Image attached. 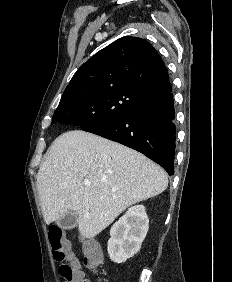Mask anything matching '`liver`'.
I'll return each mask as SVG.
<instances>
[{
    "instance_id": "6515ba94",
    "label": "liver",
    "mask_w": 232,
    "mask_h": 282,
    "mask_svg": "<svg viewBox=\"0 0 232 282\" xmlns=\"http://www.w3.org/2000/svg\"><path fill=\"white\" fill-rule=\"evenodd\" d=\"M167 185L165 171L143 154L83 130L57 137L37 174L44 221L74 211L79 232L89 239Z\"/></svg>"
}]
</instances>
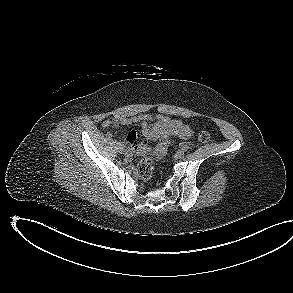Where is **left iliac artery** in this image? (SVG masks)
I'll return each mask as SVG.
<instances>
[{"mask_svg":"<svg viewBox=\"0 0 293 293\" xmlns=\"http://www.w3.org/2000/svg\"><path fill=\"white\" fill-rule=\"evenodd\" d=\"M180 149H181L182 151H187V150H188V146H187L185 143H181V144H180Z\"/></svg>","mask_w":293,"mask_h":293,"instance_id":"left-iliac-artery-1","label":"left iliac artery"}]
</instances>
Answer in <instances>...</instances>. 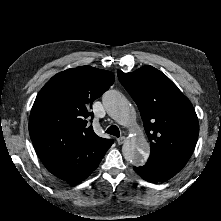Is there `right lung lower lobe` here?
Instances as JSON below:
<instances>
[{
    "mask_svg": "<svg viewBox=\"0 0 221 221\" xmlns=\"http://www.w3.org/2000/svg\"><path fill=\"white\" fill-rule=\"evenodd\" d=\"M112 144L101 139L91 141L42 162L58 178L70 183H78L86 179L98 167Z\"/></svg>",
    "mask_w": 221,
    "mask_h": 221,
    "instance_id": "1",
    "label": "right lung lower lobe"
}]
</instances>
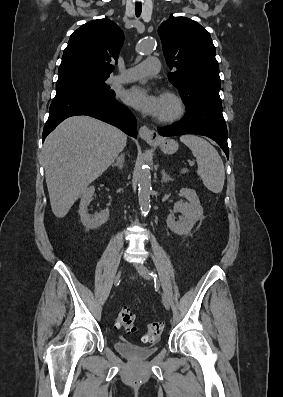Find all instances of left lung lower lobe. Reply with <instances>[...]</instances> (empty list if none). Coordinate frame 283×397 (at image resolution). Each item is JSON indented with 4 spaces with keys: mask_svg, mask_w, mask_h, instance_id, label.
Returning <instances> with one entry per match:
<instances>
[{
    "mask_svg": "<svg viewBox=\"0 0 283 397\" xmlns=\"http://www.w3.org/2000/svg\"><path fill=\"white\" fill-rule=\"evenodd\" d=\"M185 117L172 125L157 128L161 136L198 134L213 139L229 156L227 127L222 109L207 105H193L186 108Z\"/></svg>",
    "mask_w": 283,
    "mask_h": 397,
    "instance_id": "1",
    "label": "left lung lower lobe"
}]
</instances>
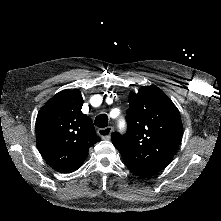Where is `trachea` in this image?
I'll return each mask as SVG.
<instances>
[{
    "mask_svg": "<svg viewBox=\"0 0 221 221\" xmlns=\"http://www.w3.org/2000/svg\"><path fill=\"white\" fill-rule=\"evenodd\" d=\"M108 120L106 114H100L95 118L94 124L99 128H105L108 125Z\"/></svg>",
    "mask_w": 221,
    "mask_h": 221,
    "instance_id": "3493384b",
    "label": "trachea"
}]
</instances>
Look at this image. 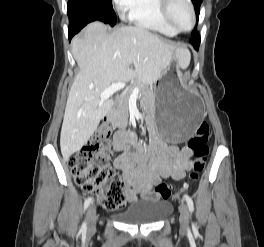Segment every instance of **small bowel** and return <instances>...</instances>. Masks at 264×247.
Returning <instances> with one entry per match:
<instances>
[{
	"label": "small bowel",
	"instance_id": "small-bowel-1",
	"mask_svg": "<svg viewBox=\"0 0 264 247\" xmlns=\"http://www.w3.org/2000/svg\"><path fill=\"white\" fill-rule=\"evenodd\" d=\"M114 148L119 152L114 166L123 173L130 202H134L137 195L157 199L154 188L162 178L182 180L191 168V150L186 146L167 144L154 129L148 149L137 140L133 131L125 128L115 133Z\"/></svg>",
	"mask_w": 264,
	"mask_h": 247
}]
</instances>
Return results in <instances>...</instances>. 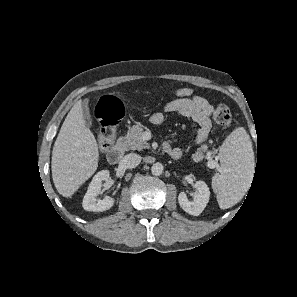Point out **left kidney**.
Here are the masks:
<instances>
[{"label":"left kidney","mask_w":297,"mask_h":297,"mask_svg":"<svg viewBox=\"0 0 297 297\" xmlns=\"http://www.w3.org/2000/svg\"><path fill=\"white\" fill-rule=\"evenodd\" d=\"M194 188L197 192L195 193L192 201L187 198L185 192H181L178 195V202L185 212L190 215L198 216L202 213L209 202L210 191L207 184L201 180L194 184Z\"/></svg>","instance_id":"left-kidney-1"}]
</instances>
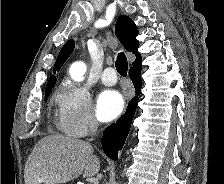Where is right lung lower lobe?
Listing matches in <instances>:
<instances>
[{
  "label": "right lung lower lobe",
  "instance_id": "right-lung-lower-lobe-1",
  "mask_svg": "<svg viewBox=\"0 0 224 184\" xmlns=\"http://www.w3.org/2000/svg\"><path fill=\"white\" fill-rule=\"evenodd\" d=\"M130 78L133 82L136 96L128 103L126 112L120 119L109 126L102 136V148L107 156L113 160H117L118 150H121L126 137L129 133L133 116L135 114L138 95L141 92V65L131 67L129 70Z\"/></svg>",
  "mask_w": 224,
  "mask_h": 184
}]
</instances>
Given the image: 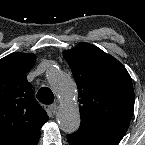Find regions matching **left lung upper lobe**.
Here are the masks:
<instances>
[{"label":"left lung upper lobe","mask_w":145,"mask_h":145,"mask_svg":"<svg viewBox=\"0 0 145 145\" xmlns=\"http://www.w3.org/2000/svg\"><path fill=\"white\" fill-rule=\"evenodd\" d=\"M63 55L78 87L81 120L130 123L135 96L126 68L88 43H80Z\"/></svg>","instance_id":"left-lung-upper-lobe-1"}]
</instances>
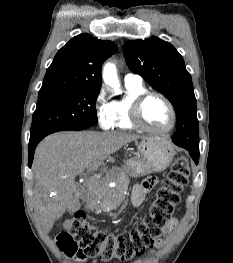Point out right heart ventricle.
<instances>
[{
    "label": "right heart ventricle",
    "mask_w": 233,
    "mask_h": 263,
    "mask_svg": "<svg viewBox=\"0 0 233 263\" xmlns=\"http://www.w3.org/2000/svg\"><path fill=\"white\" fill-rule=\"evenodd\" d=\"M126 94L120 100L112 102V108L115 116V126L118 129H133L134 124L131 121V106L137 96L144 93L146 87L142 83L125 82Z\"/></svg>",
    "instance_id": "obj_1"
}]
</instances>
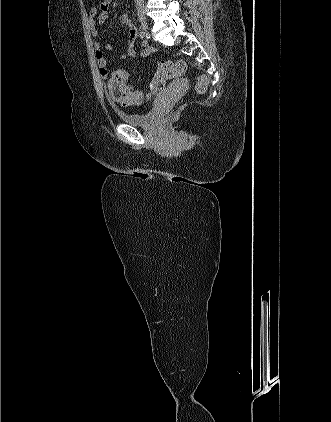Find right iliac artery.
<instances>
[{"label": "right iliac artery", "mask_w": 331, "mask_h": 422, "mask_svg": "<svg viewBox=\"0 0 331 422\" xmlns=\"http://www.w3.org/2000/svg\"><path fill=\"white\" fill-rule=\"evenodd\" d=\"M139 36H140V38H144L145 32L143 30H139Z\"/></svg>", "instance_id": "1"}]
</instances>
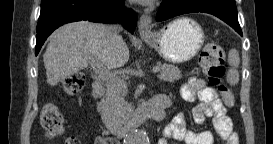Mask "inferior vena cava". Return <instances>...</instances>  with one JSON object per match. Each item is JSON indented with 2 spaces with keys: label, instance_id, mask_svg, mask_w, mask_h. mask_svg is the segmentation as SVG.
I'll list each match as a JSON object with an SVG mask.
<instances>
[{
  "label": "inferior vena cava",
  "instance_id": "1",
  "mask_svg": "<svg viewBox=\"0 0 273 144\" xmlns=\"http://www.w3.org/2000/svg\"><path fill=\"white\" fill-rule=\"evenodd\" d=\"M119 30H120V26L119 25H111L109 26V33L112 37H117L119 36L118 33H119Z\"/></svg>",
  "mask_w": 273,
  "mask_h": 144
}]
</instances>
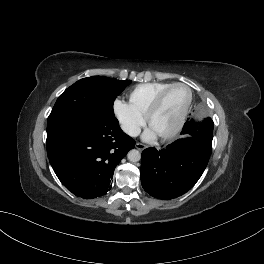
- - - - - - -
TASK DESCRIPTION — Word for word, write out each line from the one with "segmentation as SVG." through the end of the entries above, and omit any pictures.

WRITTEN ANSWER —
Mask "inferior vena cava". Return <instances>...</instances>  with one JSON object per match. Each item is JSON indented with 2 spaces with keys: label, instance_id, mask_svg, mask_w, mask_h. mask_svg is the segmentation as SVG.
I'll list each match as a JSON object with an SVG mask.
<instances>
[{
  "label": "inferior vena cava",
  "instance_id": "1",
  "mask_svg": "<svg viewBox=\"0 0 273 144\" xmlns=\"http://www.w3.org/2000/svg\"><path fill=\"white\" fill-rule=\"evenodd\" d=\"M119 30H120V26L119 25H111L109 26V33L112 37H117L119 36L118 33H119Z\"/></svg>",
  "mask_w": 273,
  "mask_h": 144
}]
</instances>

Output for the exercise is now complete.